# My German Shepherds



## Kate (Sep 7, 2011)




----------



## jdatwood (Apr 13, 2009)

I take it these are your dogs? Wasn't sure since there wasn't any text accompanying the photos. :wink:

Where in BC are you? My mom lives outside Cranbrook. LOVE it up there


----------



## DaneMama (Jun 27, 2008)

Hello and welcome! 

I love German shepherds but I have to be honest I think the show ring has been a devastation on the general health of this breed. The way they stand, walk, "run" is just unnatural.


----------



## Kate (Sep 7, 2011)

Yes, these are a few of my dogs here at Rockannand. We are in the Fraser Valley, here are my websites~~

Rockannand German Shepherds  Mission, BC Canada
Rockannand German Shepherd Dogs

Our Canadian National German Shepherd Dog Show is in Cloverdale, BC starting tomorrow, so I cannot take any more time, I've got to head to bed as tomorrow morning will be here before I know it and I've got chores to do before we leave!! I keep adding 'to do' to my list!!!
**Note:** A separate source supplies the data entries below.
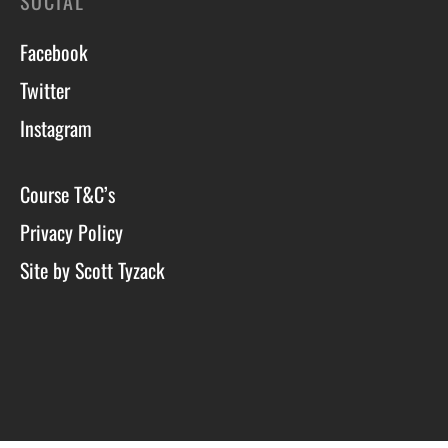
SOCIAL
Facebook
Twitter
Instagram
Course T&C’s
Privacy Policy
Site by Scott Tyzack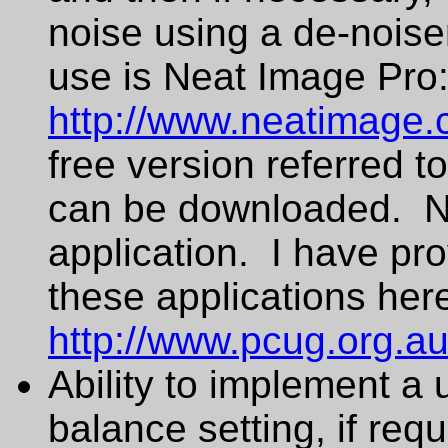
noise using a de-noise
use is Neat Image Pro
http://www.neatimage.
free version referred t
can be downloaded. Ne
application. I have pro
these applications her
http://www.pcug.org.a
Ability to implement a
balance setting, if requ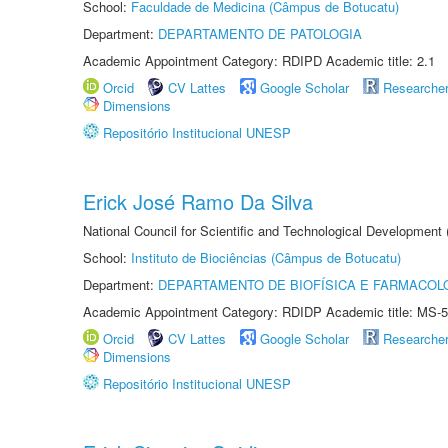
School:
Faculdade de Medicina (Câmpus de Botucatu)
Department:
DEPARTAMENTO DE PATOLOGIA
Academic Appointment Category: RDIPD Academic title: 2.1
Orcid
CV Lattes
Google Scholar
Researche
Dimensions
Repositório Institucional UNESP
Erick José Ramo Da Silva
National Council for Scientific and Technological Development
School:
Instituto de Biociências (Câmpus de Botucatu)
Department:
DEPARTAMENTO DE BIOFÍSICA E FARMACOL
Academic Appointment Category: RDIDP Academic title: MS-5
Orcid
CV Lattes
Google Scholar
Researche
Dimensions
Repositório Institucional UNESP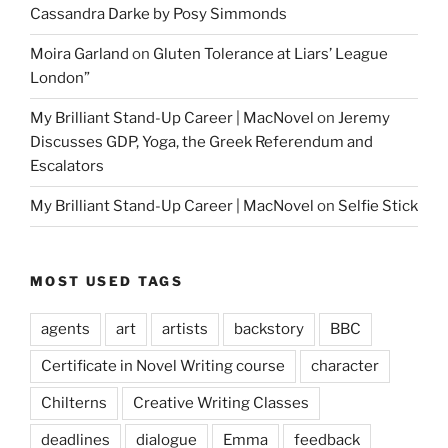
Cassandra Darke by Posy Simmonds
Moira Garland
on
Gluten Tolerance at Liars’ League
London”
My Brilliant Stand-Up Career | MacNovel
on
Jeremy
Discusses GDP, Yoga, the Greek Referendum and
Escalators
My Brilliant Stand-Up Career | MacNovel
on
Selfie Stick
MOST USED TAGS
agents
art
artists
backstory
BBC
Certificate in Novel Writing course
character
Chilterns
Creative Writing Classes
deadlines
dialogue
Emma
feedback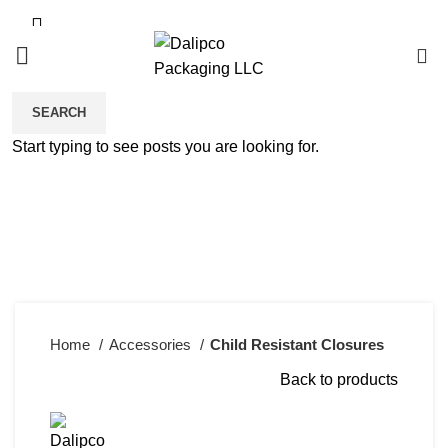
0
SEARCH
Start typing to see posts you are looking for.
Click to enlarge
Home
Accessories
Child Resistant Closures
Back to products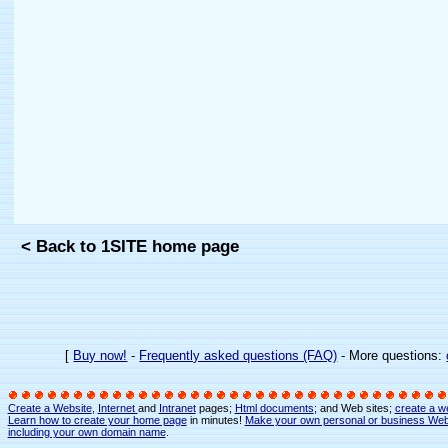
< Back to 1SITE home page
[
Buy now!
-
Frequently asked questions (FAQ)
- More questions:
Create a Website
,
Internet
and
Intranet
pages;
Html
documents
; and Web sites;
create a w
Learn how to create your home page
in minutes!
Make your own personal or business Web
including your own domain name
.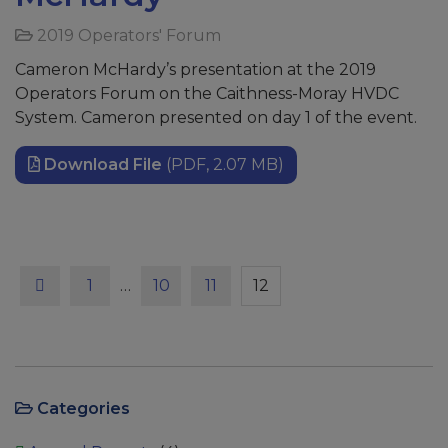
2019 Operators' Forum
Cameron McHardy’s presentation at the 2019
Operators Forum on the Caithness-Moray HVDC
System. Cameron presented on day 1 of the event.
Download File
(PDF, 2.07 MB)
Previous
Page
Page
Page
Page
1
…
10
11
12
Categories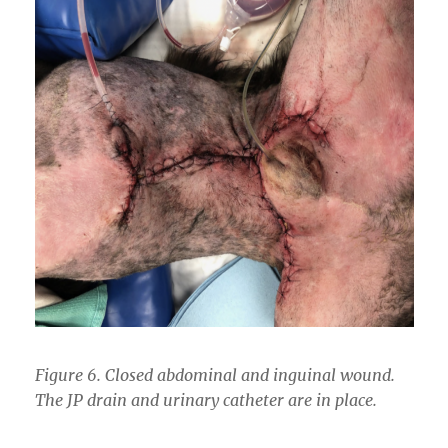
Figure 6. Closed abdominal and inguinal wound.
The JP drain and urinary catheter are in place.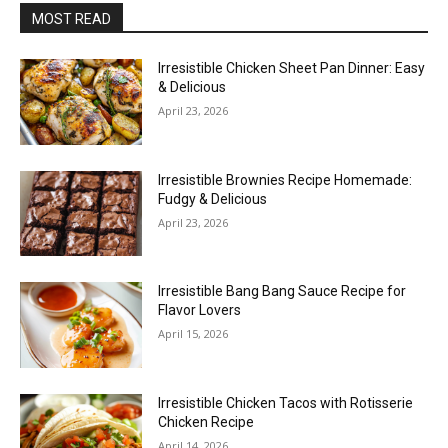
MOST READ
Irresistible Chicken Sheet Pan Dinner: Easy
& Delicious
April 23, 2026
Irresistible Brownies Recipe Homemade:
Fudgy & Delicious
April 23, 2026
Irresistible Bang Bang Sauce Recipe for
Flavor Lovers
April 15, 2026
Irresistible Chicken Tacos with Rotisserie
Chicken Recipe
April 14, 2026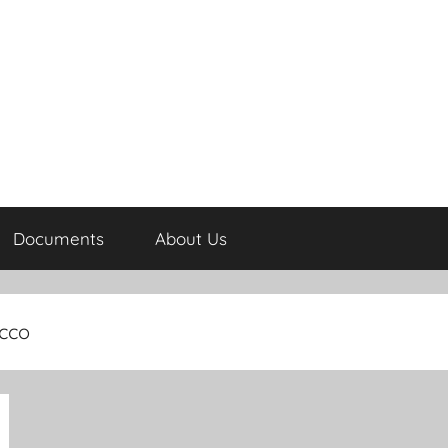
Documents
About Us
occo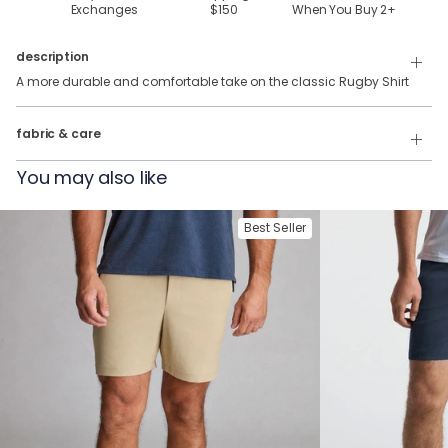
Exchanges
$150
When You Buy
2
+
description
A more durable and comfortable take on the classic Rugby Shirt
100% Cotton
fabric & care
Wash Cold
You may also like
Tumble Dry
Best Seller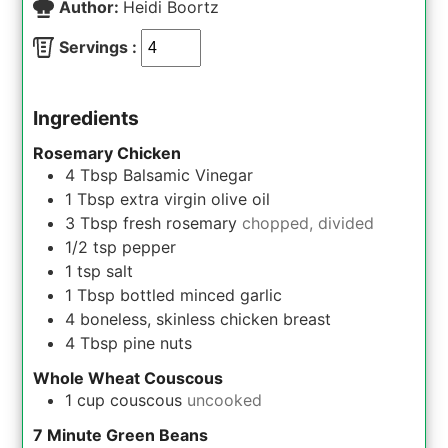
Author:
Heidi Boortz
Servings :
Ingredients
Rosemary Chicken
4
Tbsp
Balsamic Vinegar
1
Tbsp
extra virgin olive oil
3
Tbsp
fresh rosemary
chopped, divided
1/2
tsp
pepper
1
tsp
salt
1
Tbsp
bottled minced garlic
4
boneless, skinless chicken breast
4
Tbsp
pine nuts
Whole Wheat Couscous
1
cup
couscous
uncooked
7 Minute Green Beans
I would very much love to chat more about the '70's when extreme-ness was introduced into many of the lines. Just to assure you, Breeders 'these days' have been working hard to correct. My start was in Schutzhund a very long time ago. I am so very pleased that the Judges are not putting those ones up any longer. Balance is what I've always bred for, and I am in style once more, lol. Bye for now!


----------



## CorgiPaws (Mar 31, 2009)

Welcome to DFC. 
I'm with Natalie on the show GSDs. I just can't hardly stand to look at them anymore. They've become so... unnatural. But, I know GSDs are great dogs, and I look forward to having you here with us! I'd LOVE to see GSD breeders move away from the sloped look, and if that's what's happening, then WOO HOO.


----------



## DaneMama (Jun 27, 2008)

Kate said:


> Yes, these are a few of my dogs here at Rockannand. We are in the Fraser Valley, here are my websites~~
> 
> Rockannand German Shepherds* Mission, BC Canada
> Rockannand German Shepherd Dogs
> ...


Best of luck! 

But...from everything I've read and seen, the extreme-ness seems to either be getting worse or staying relatively constant. The breeders I have seen that work on the basis of "balance" seem to be the working lines rather than the show lines. Show breeders seem to be selecting dogs that have such an extreme slope that it deforms these dogs to have such terrible hips and knees. 

From the looks of your dogs they are from show lines with such extreme sloping toplines that they have terribly weak back ends. It's painful to see these dogs move IMO.


----------